Who did that? The government of Vladimir Putin is keeping shtum, but the prime suspects were and remain the Ukrainian rebels, backed by Russia, trying to separate the eastern Ukraine from the motherland. Whoever did the dirty deed must surely have made a horrible mistake, firing on a civilian airliner. Right?

That tragedy was preceded, nine years earlier, by the shooting down of Iran Air flight IR655. On 3 July 1988 the Airbus A300 was en route from Tehran to Dubai when it was hit by an SM-2MR surface-to-air missile fired from... wait for it... USS Vincennes, a guided-missile cruiser of the United States Navy. The aircraft was destroyed and all 290 pax and crew were killed.

The large jet was hit while flying over Iran's territorial waters in the Persian Gulf, along the flight's usual route, shortly after departing Bandar Abbas International Airport, the flight's stopover location. The Vincennes had entered Iranian territory after one of its helicopters drew warning fire from Iranian speedboats operating within Iranian territorial limits. According to the American government, the Vincennes crew mistook the Airbus for an F-14 Tomcat, an American-made jet fighter that had been part of the Iranian Air Force inventory since the 1970s. Rather a glaring error.

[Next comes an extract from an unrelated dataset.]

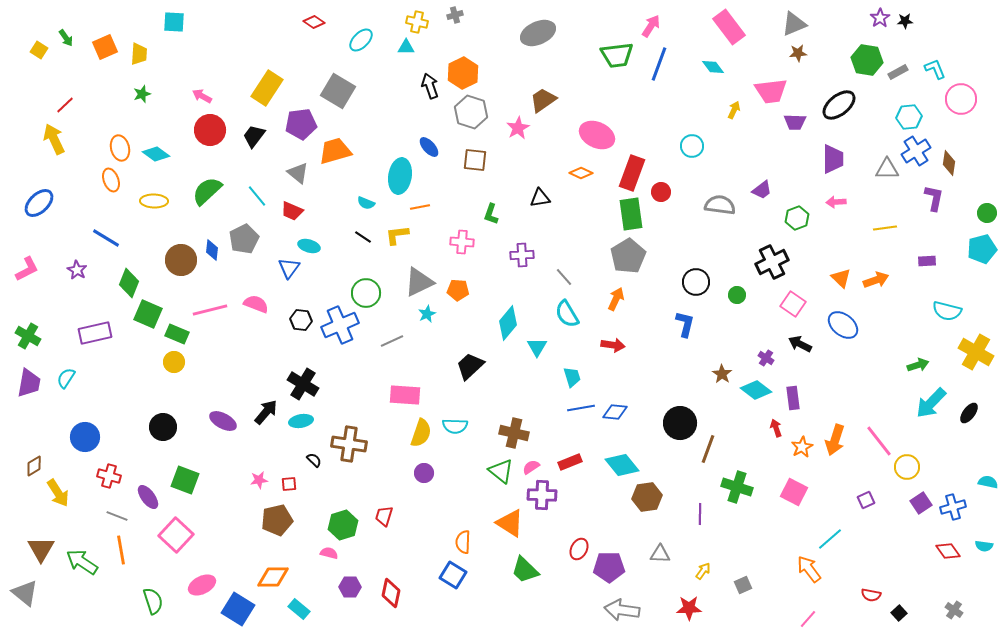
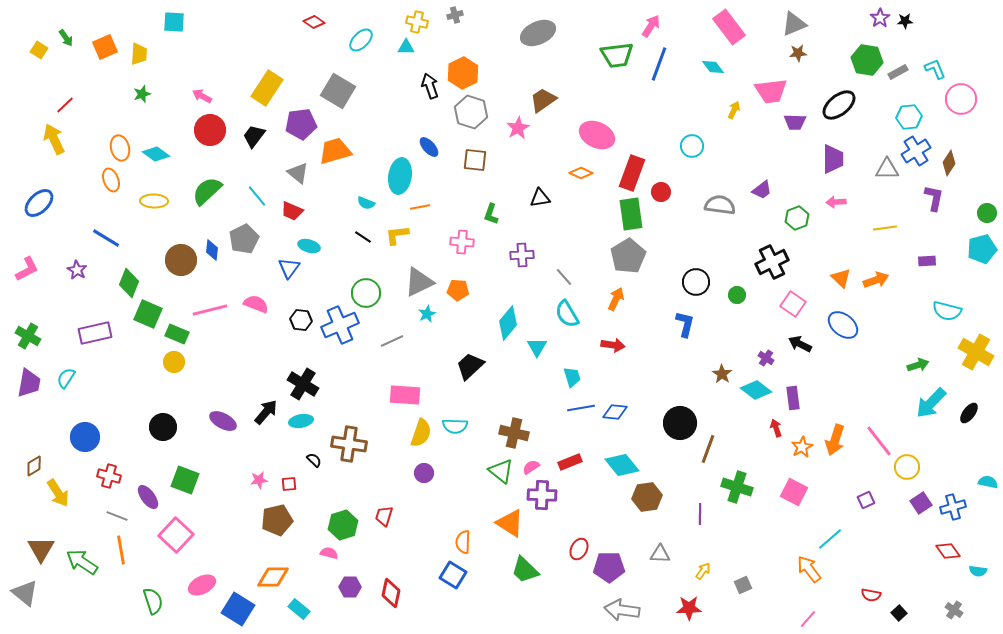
brown diamond at (949, 163): rotated 25 degrees clockwise
cyan semicircle at (984, 546): moved 6 px left, 25 px down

The US Navy claimed the Vincennes made ten attempts to contact the aircraft on both military and civilian radio frequencies, but received no response. The Iranian government said the cruiser negligently shot down the aircraft, which was transmitting IFF squawks in Mode III, a signal that identified it as a civilian aircraft, and not Mode II as used by Iranian military aircraft.

The event generated a great deal of criticism of the Paranoid States of America, and particularly Vincennes captain William C. Rogers III, for "overly aggressive behaviour in a tense and dangerous environment." Walt expects to hear phrases like that a lot, in the aftermath of this week's tragedy. In the days immediately following the incident, President Ronald Reagan issued a written diplomatic note to the Iranian government, expressing deep regret. Walt expects a similar note to be issued by the mad mullahs of the Iranian government, any minute now.

To round out this list, let's not forget Malaysian Airlines flight MH370, a B777 which vanished into thin air... or deep water... five years ago this coming March, with 239 souls aboard, now presumed dead. The Malaysian government declared the loss an accident, but no-one has yet been able to say for sure what happened to the large airliner. I continue to believe that the plane was shot down by either Indian or (more likely) American forces operating from the US military base on Diego Suarez. That would have been an accident... of course.